Each of vault's parse functions can be passed an Option<Config>, which controls the behaviour of the replay parser during parsing. If None is passed, the default configuration shown below is used. See documentation for a more detailed look at what each configuration setting does.

text strict = false // If true, only .rec files will be parsed commands = true // If true, commands will be parsed; if false, commands will be skipped command_bytes = false // If true, the byte sequence of all commands will be stored for debugging clean_file = true // If true, the replay byte stream will be emptied after parsing for cleaner JSON

Features

vault's core library is only able to parse single replay files. However, it includes reference implementations for multithreaded parsing of .zip archives as well as directories. These can be used in lieu of a custom implementation by enabling the appropriate feature flags.

In order to build with features enabled, run

bash $ cargo build --release --features="feature1 feature2"

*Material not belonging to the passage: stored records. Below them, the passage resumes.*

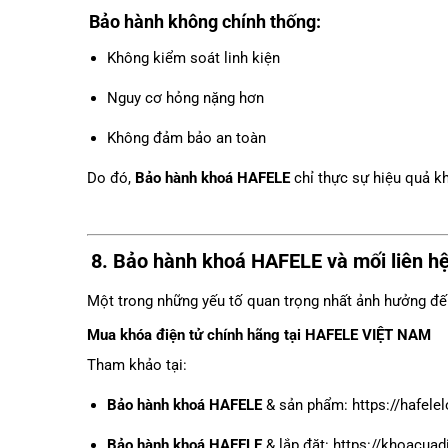
Bảo hành không chính thống:
Không kiểm soát linh kiện
Nguy cơ hỏng nặng hơn
Không đảm bảo an toàn
Do đó,
Bảo hành khoá HAFELE
chỉ thực sự hiệu quả k
8.
Bảo hành khoá HAFELE
và mối liên h
Một trong những yếu tố quan trọng nhất ảnh hưởng đế
Mua khóa điện tử chính hãng tại HAFELE VIỆT NAM
Tham khảo tại:
Bảo hành khoá HAFELE
& sản phẩm:
https://hafele
Bảo hành khoá HAFELE
& lắp đặt:
https://khoacuad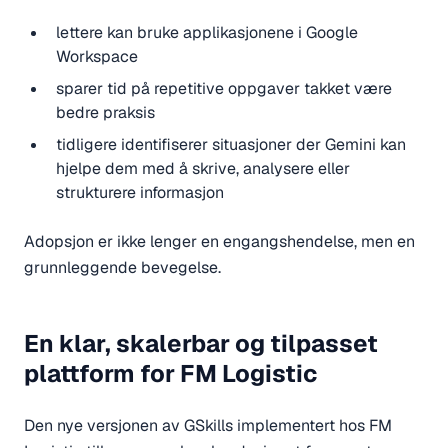
lettere kan bruke applikasjonene i Google
Workspace
sparer tid på repetitive oppgaver takket være
bedre praksis
tidligere identifiserer situasjoner der Gemini kan
hjelpe dem med å skrive, analysere eller
strukturere informasjon
Adopsjon er ikke lenger en engangshendelse, men en
grunnleggende bevegelse.
En klar, skalerbar og tilpasset
plattform for FM Logistic
Den nye versjonen av GSkills implementert hos FM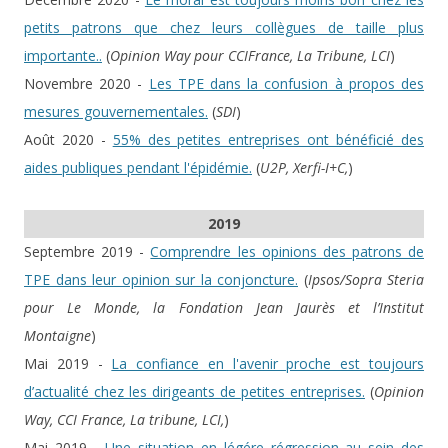
petits patrons que chez leurs collègues de taille plus
importante..
(
Opinion Way pour CCIFrance, La Tribune, LCI
)
Novembre 2020 -
Les TPE dans la confusion à propos des
mesures gouvernementales.
(
SDI
)
Août 2020 -
55% des petites entreprises ont bénéficié des
aides publiques pendant l'épidémie.
(
U2P, Xerfi-I+C,
)
2019
Septembre 2019 -
Comprendre les opinions des patrons de
TPE dans leur opinion sur la conjoncture.
(
Ipsos/Sopra Steria
pour Le Monde, la Fondation Jean Jaurès et l’Institut
Montaigne
)
Mai 2019 -
La confiance en l'avenir proche est toujours
d’actualité chez les dirigeants de petites entreprises.
(
Opinion
Way, CCI France, La tribune, LCI,
)
Mai 2019 -
Une situation en légére régression au sein des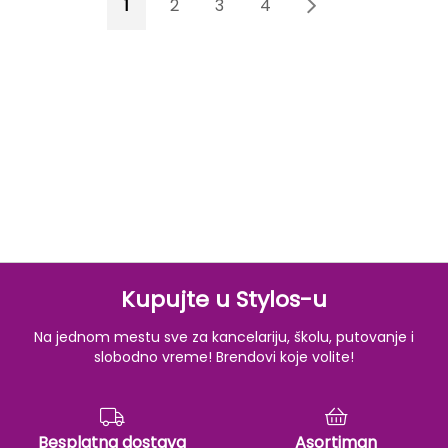
You're currently reading page
Page
Page
Page
Page
Page
Sledeće
1
2
3
4
5
Kupujte u Stylos-u
Na jednom mestu sve za kancelariju, školu, putovanje i
slobodno vreme! Brendovi koje volite!
Besplatna dostava
Asortiman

Available features include:

parse-archive

Enables .zip archive parsing. This feature adds the parse_archive function which takes a .zip archive and parses every .rec file it finds inside.

parse-all

Enables the parse-archive feature and extends it by adding parse_directory and parse_any functions. parse_directory takes a directory path and parses all .rec and .zip files at the first level of that path. parse_any takes a path to any file or directory and parses it based on the file extension.

dev

Enables clippy linting on build. Useful only for development, and requires a nightly Rust compiler.

ffi

Enables FFI functionality. See below for details.

FFI

vault can be called into from foreign code as easily as a C library. This can be used to parse replays with vault from a higher-level language such as Python or Javascript.

First, build vault from source with the ffi feature enabled. You're going to need the latest version of stable Rust.

bash $ git clone https://github.com/ryantaylor/vault.git && cd vault $ cargo build --release --features=ffi

The library you want to be using is libvault.so, which you can find at vault/target/release. This library exposes two external functions for use over FFI:

rust pub extern fn parse_to_cstring(path: *const c_char) -> *mut c_char { // ... }

This function takes a string path to a replay, archive, or directory and parses the replay file(s) it finds. It then serializes the result and passes it back to the caller as a JSON string.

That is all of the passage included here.